Sharing an insight about analysis metrics calculation

## Introduction
The basic unit of analysis in Crunch.io is the CrunchCube, also referred to as just the "cube". The cube represents a contingency table, and gets generated by Crunch.io backend. as a response to a client's query. The clients that use these results can be any third party libraries that have access to Crunch.io.

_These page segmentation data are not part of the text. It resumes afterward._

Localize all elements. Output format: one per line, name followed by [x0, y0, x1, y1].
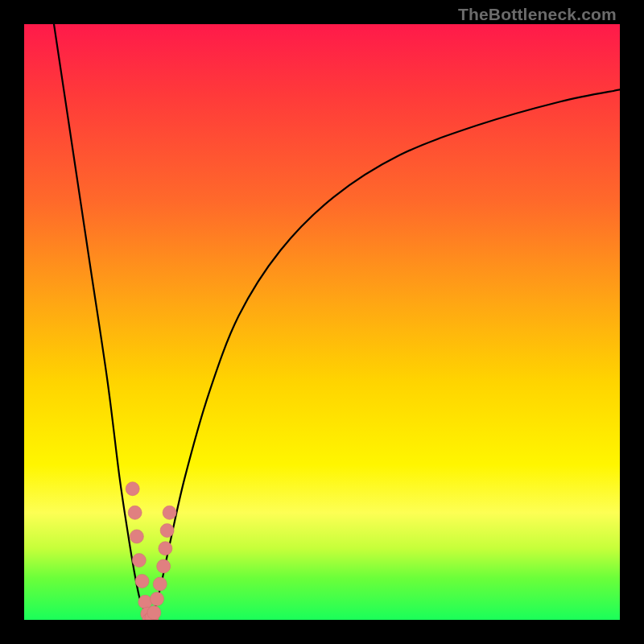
valley-markers: [126, 482, 176, 620]
valley-marker: [151, 592, 164, 606]
valley-marker: [160, 524, 174, 538]
valley-marker: [128, 506, 142, 519]
valley-marker: [135, 574, 149, 588]
plot-area: [24, 24, 620, 620]
curve-layer: [24, 24, 620, 620]
valley-marker: [138, 595, 152, 609]
valley-marker: [130, 530, 143, 543]
valley-marker: [159, 542, 172, 555]
watermark-text: TheBottleneck.com: [458, 5, 617, 24]
valley-marker: [147, 606, 161, 620]
chart-frame: TheBottleneck.com: [0, 0, 644, 644]
right-branch-curve: [149, 89, 620, 620]
valley-marker: [126, 482, 139, 496]
valley-marker: [163, 506, 176, 519]
valley-marker: [157, 559, 171, 573]
valley-marker: [153, 577, 167, 591]
valley-marker: [132, 554, 146, 568]
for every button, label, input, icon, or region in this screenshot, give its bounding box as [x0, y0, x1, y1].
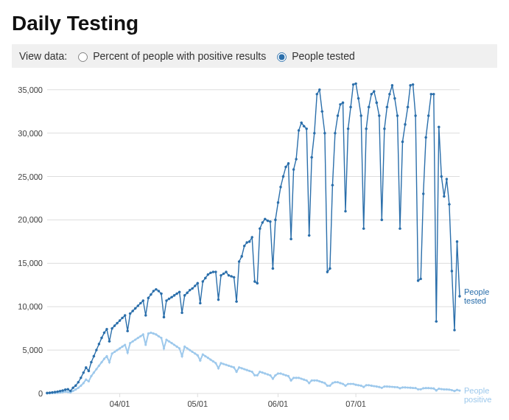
data-point [246, 369, 248, 371]
data-point [204, 355, 206, 357]
data-point [391, 385, 393, 388]
y-tick-label: 10,000 [18, 302, 43, 311]
data-point [233, 366, 235, 368]
data-point [306, 379, 308, 382]
data-point [376, 385, 378, 388]
data-point [209, 359, 211, 361]
data-point [371, 93, 373, 96]
data-point [181, 355, 183, 357]
data-point [77, 387, 80, 389]
data-point [220, 274, 222, 277]
data-point [393, 97, 396, 100]
data-point [388, 385, 390, 388]
data-point [354, 83, 357, 85]
data-point [207, 357, 209, 359]
data-point [98, 365, 100, 367]
radio-option-percent[interactable]: Percent of people with positive results [74, 50, 266, 62]
data-point [323, 132, 326, 135]
data-point [342, 382, 344, 385]
data-point [165, 299, 168, 302]
data-point [347, 382, 349, 385]
data-point [59, 390, 62, 393]
data-point [339, 382, 341, 384]
data-point [160, 293, 163, 295]
data-point [83, 371, 85, 374]
data-point [310, 156, 313, 159]
data-point [401, 386, 404, 388]
data-point [231, 365, 233, 368]
data-point [129, 342, 131, 344]
x-tick-label: 04/01 [110, 399, 130, 408]
data-point [261, 221, 264, 224]
data-point [396, 386, 399, 388]
data-point [349, 106, 352, 109]
radio-percent-input[interactable] [78, 52, 88, 62]
data-point [318, 380, 320, 382]
data-point [430, 387, 432, 389]
radio-option-tested[interactable]: People tested [273, 50, 355, 62]
data-point [217, 367, 220, 369]
data-point [150, 293, 152, 296]
data-point [432, 93, 435, 96]
data-point [116, 349, 119, 351]
data-point [409, 84, 412, 87]
data-point [282, 175, 285, 178]
data-point [250, 236, 253, 239]
data-point [100, 337, 103, 340]
data-point [399, 227, 401, 230]
data-point [142, 299, 145, 302]
data-point [228, 274, 231, 277]
data-point [163, 316, 166, 319]
data-point [383, 385, 385, 388]
data-point [105, 355, 108, 357]
data-point [355, 384, 357, 386]
data-point [110, 327, 113, 330]
testing-chart: 05,00010,00015,00020,00025,00030,00035,0… [12, 75, 498, 414]
data-point [225, 364, 227, 366]
data-point [129, 312, 132, 315]
data-point [238, 260, 241, 263]
data-point [251, 371, 253, 373]
data-point [378, 114, 381, 117]
data-point [85, 366, 88, 369]
data-point [256, 374, 259, 377]
data-point [228, 365, 230, 367]
data-point [331, 382, 334, 384]
data-point [158, 290, 161, 293]
view-data-controls: View data: Percent of people with positi… [12, 44, 497, 68]
data-point [407, 106, 410, 109]
data-point [173, 343, 175, 346]
data-point [66, 388, 69, 391]
data-point [222, 273, 225, 276]
data-point [368, 106, 371, 109]
data-point [414, 114, 417, 117]
data-point [274, 374, 276, 377]
data-point [220, 362, 222, 364]
data-point [287, 162, 290, 165]
data-point [139, 335, 141, 337]
data-point [298, 129, 301, 132]
data-point [173, 294, 176, 297]
data-point [420, 388, 422, 391]
data-point [74, 385, 77, 388]
data-point [272, 267, 275, 270]
radio-tested-input[interactable] [277, 52, 287, 62]
data-point [170, 296, 173, 299]
data-point [316, 93, 319, 96]
data-point [197, 282, 200, 285]
data-point [446, 178, 449, 181]
data-point [93, 355, 96, 358]
data-point [417, 279, 420, 282]
data-point [264, 218, 267, 221]
data-point [422, 192, 425, 195]
data-point [337, 381, 339, 383]
data-point [458, 390, 460, 392]
data-point [217, 298, 220, 301]
data-point [124, 343, 126, 346]
data-point [334, 381, 336, 383]
data-point [404, 123, 407, 126]
data-point [235, 300, 238, 303]
data-point [119, 347, 121, 349]
data-point [230, 275, 233, 278]
data-point [248, 370, 250, 372]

At Crunch.io, we develop a few different libraries which consume CrunchCubes, and produce second order analyses based on them. Those libraries must all produce the same results so that clients don’t see different calculations depending on which client they are using. The methods to implement the calculations, however, will differ client to client, since they are implemented in different programming languages. This post covers one subtle difference we found when comparing algorithms across Crunch’s Python package `cr.cube` and Crunch’s R client library `rcrunch`.

## Second order analysis
A cube typically contains the counts, which represent the observed frequency of a two (or more) combined categories. It might be best to illustrate this with an example:

| Gender vs Education | No HS | HS | College | 2-year | 4-year | Post-grad |
| --- | --- | --- | --- | --- | --- | --- |
| **Male** | 3 | 19 | 12 | 7 | 5 | 6 |
| **Female** | 1 | 24 | 8 | 1 | 4 | 2 |

Users typically care about the percentages though, or other types of measurements, which are referred to as "second order analysis". The percentages can be calculated in three ways, and these are: the row, the column and the table percentages. They are calculated by dividing each of the observed frequencies (the counts in the cells) with the corresponding base (or margin). How bases are calculated is probably most important in order to come up with the right numbers, for all different types of measurements. These calculations, however, are done on the client side, and not on the Crunch.io backend (for various reasons, with one exception being the exporter).

## Bases - Margins
The difference between the terms "base" and "margin" is somewhat arbitrary, and they're often used interchangeably. But we can equate them for the purpose of this demonstration. We will consider that they're always calculated based on the unweighted counts of a particular cube (for clarity purposes only). The term "base" is often used to describe the denominator, which is necessary for obtaining the correct percentage (observed probability). The term "margins" is often used to designate different summaries, that are displayed below or alongside the table.

### Column percentages
This is the default "direction" in which percentages are calculated. They represent the observed probability of a particular cell in the corresponding column to be of that particular category (row). In the above example, if we take e.g. the `"College"` column, the probability of all college graduates being `"Male"` is 60%. This number is calculated as 12 / (12 + 8). That is: the observed frequency, divided by the base, which is the total of the observed column.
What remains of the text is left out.